Selesai makan, Ibu membuntuti Saran ke kamar untuk mengkonfrontasi sikapnya pada Rin. Kenapa dia tidak mau bicara pada Rin? Apa dia mau bersikap sejahat itu dan tidak bicara padanya seumur hidup?

"Bicaralah padanya sekarang. Ini perintah!"

Saran tiba-tiba saja menurutinya lalu pergi. Alih-alih senang, sikap aneh Saran barusan malah membuat Ibu cemas. Ia pun bergegas keluar mengejar Saran. Saat para pembantu mengetahui hal itu, mereka pun langsung bergegas pergi untuk melihatnya.


Rin sedang menyirami kebun bunganya saat Saran mendadak muncul dari belakangnya dan langsung blak-blakan melabraknya. "Kau seorang pembantu, kan?!"

Rin sontak menjatuhkan penyiram bunganya saking kagetnya. Jelas saja reaksinya itu membuat Saran semakin yakin dengan dugaannya. Dengan sengaja dia memungut Na Wan lalu menginterogasi Na Wan seolah dia Rin.

"Kenapa harus bunga melati? Kau bisa menanam bunga lainnya. Aku tanya, kenapa kau tidak menjawab?!"


Rin jelas sakit hati dibuatnya. Tapi alih-alih diam seperti biasanya, kali ini dia benar-benar tidak tahan untuk nyolot. "Kau bicara pada anjing, bukan aku!"

"Atau mungkin seekor anjing bisa menanam bunga melati juga?"

"Kalau kau bicara padaku, maka tatap aku! Jangan perlakukan aku seolah aku tidak ada, aku ini manusia! Aku punya harga diriku sendiri sama sepertimu! Aku benci perasaan ini! Perasaan tidak diinginkan. Apa kau pernah merasakannya?!"

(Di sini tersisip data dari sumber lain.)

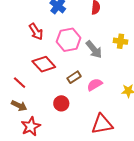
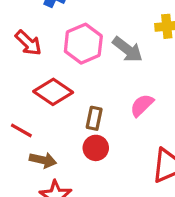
brown rectangle: (74, 77) -> (94, 118), moved, turned -32
brown arrow: (19, 106) -> (43, 160), moved

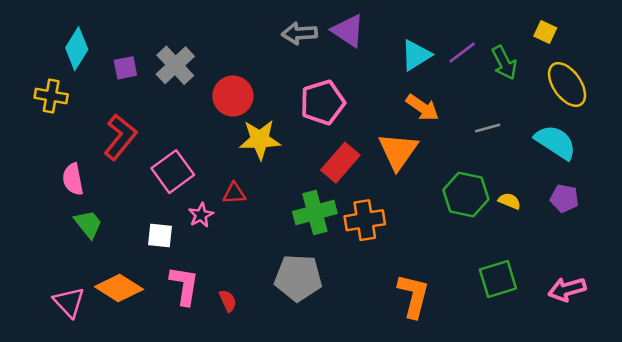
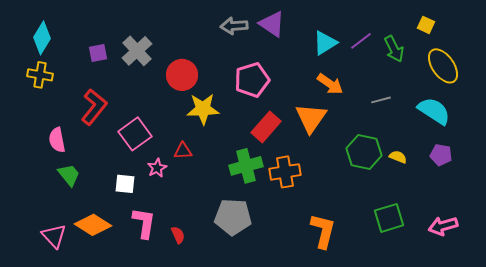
cyan diamond: (77, 49) -> (42, 38), moved

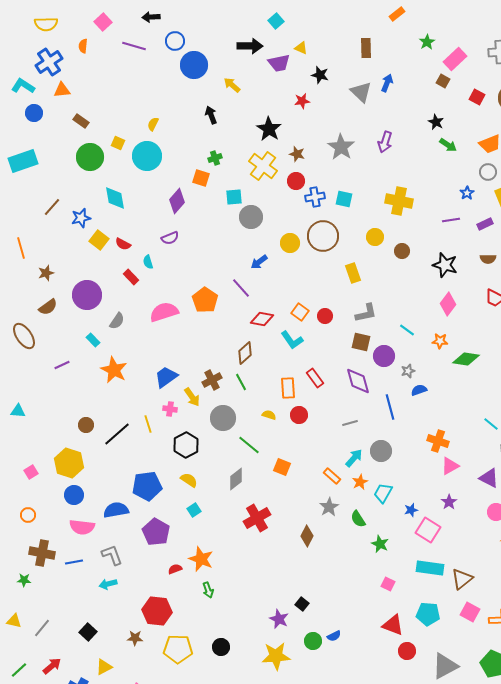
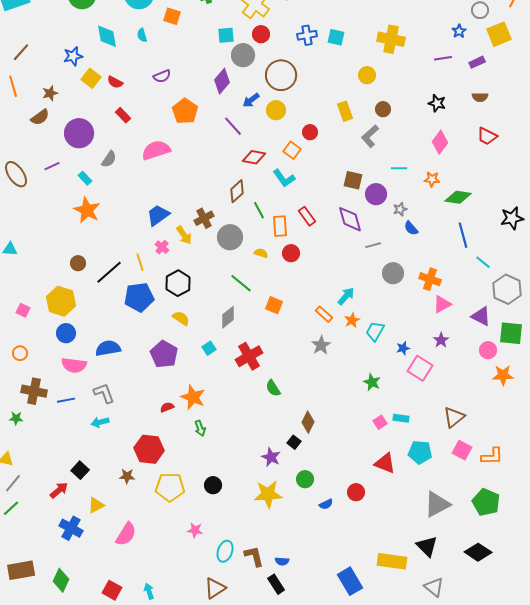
orange square: (201, 178) -> (172, 16), moved
red circle: (296, 181) -> (261, 34), moved
purple diamond: (177, 201) -> (222, 81), moved
brown line: (52, 207) -> (21, 52), moved
brown circle: (323, 236) -> (281, 75), moved
yellow circle: (290, 243) -> (276, 110), moved
brown circle: (402, 251) -> (383, 109), moved
cyan semicircle: (148, 262) -> (142, 35), moved
black star: (445, 265) -> (437, 103), size x0.7
brown star: (46, 273) -> (50, 93), moved
orange pentagon: (205, 300) -> (185, 111), moved
brown semicircle: (48, 307) -> (40, 117), moved
gray L-shape: (366, 313) -> (370, 136), moved, turned 150
red circle: (325, 316) -> (310, 132), moved
cyan line: (407, 330) -> (399, 168), turned -35
purple line: (62, 365) -> (52, 166), moved
orange star: (114, 370) -> (87, 210), moved
green line: (241, 382) -> (259, 210), moved
blue semicircle: (419, 390) -> (411, 228), turned -112
blue line: (390, 407) -> (463, 235), moved
pink cross: (170, 409) -> (162, 247), turned 32
gray circle: (223, 418) -> (230, 237), moved
gray line: (350, 423) -> (373, 245), moved
gray circle: (381, 451) -> (393, 273), moved
pink square: (31, 472) -> (23, 310), turned -32
blue pentagon: (147, 486) -> (139, 297), moved
cyan square: (194, 510) -> (209, 348), moved
green semicircle: (358, 519) -> (273, 388), moved
purple pentagon: (156, 532) -> (164, 354), moved
brown diamond: (307, 536) -> (308, 422), moved
cyan rectangle: (430, 568) -> (401, 418), moved, size x0.6
pink square: (388, 584) -> (380, 422), turned 32
gray line: (42, 628) -> (13, 483), moved
blue semicircle: (334, 636) -> (326, 504), moved
red circle: (407, 651) -> (356, 492), moved
red arrow: (52, 666) -> (59, 490), moved

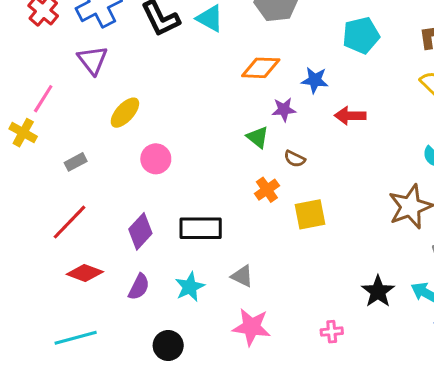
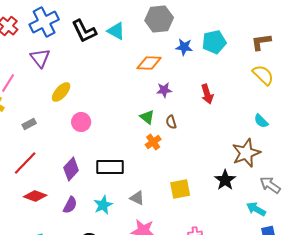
blue star: (315, 80) -> (184, 47), moved
red arrow: (350, 116) -> (207, 94), turned -108
green triangle: (258, 137) -> (147, 117), moved
brown semicircle: (295, 159) -> (171, 122), turned 48
yellow square: (310, 214) -> (180, 189), moved
black star: (378, 292) -> (225, 180), moved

Saran sontak galau mendengarnya. "Tentu saja."

"Kita tidak tahu apa kesalahan kita sampai membuat mereka menolak kita." Tangis Rin, teringat bagaimana dia dibuang oleh orang tuanya waktu dia masih bayi. Rin merasa dirinya seperti bunga yang mudah tumbuh, biasa dan tidak berkesan dan sering kali diabaikan.

Ibu Saran jelas cemas melihat Rin menangis. Takut kalau Rin tidak tahan lagi tinggal di sini dan akhirnya melarikan diri sebelum pernikahan. Bahkan Mae Sai pun prihatin melihat tangisannya.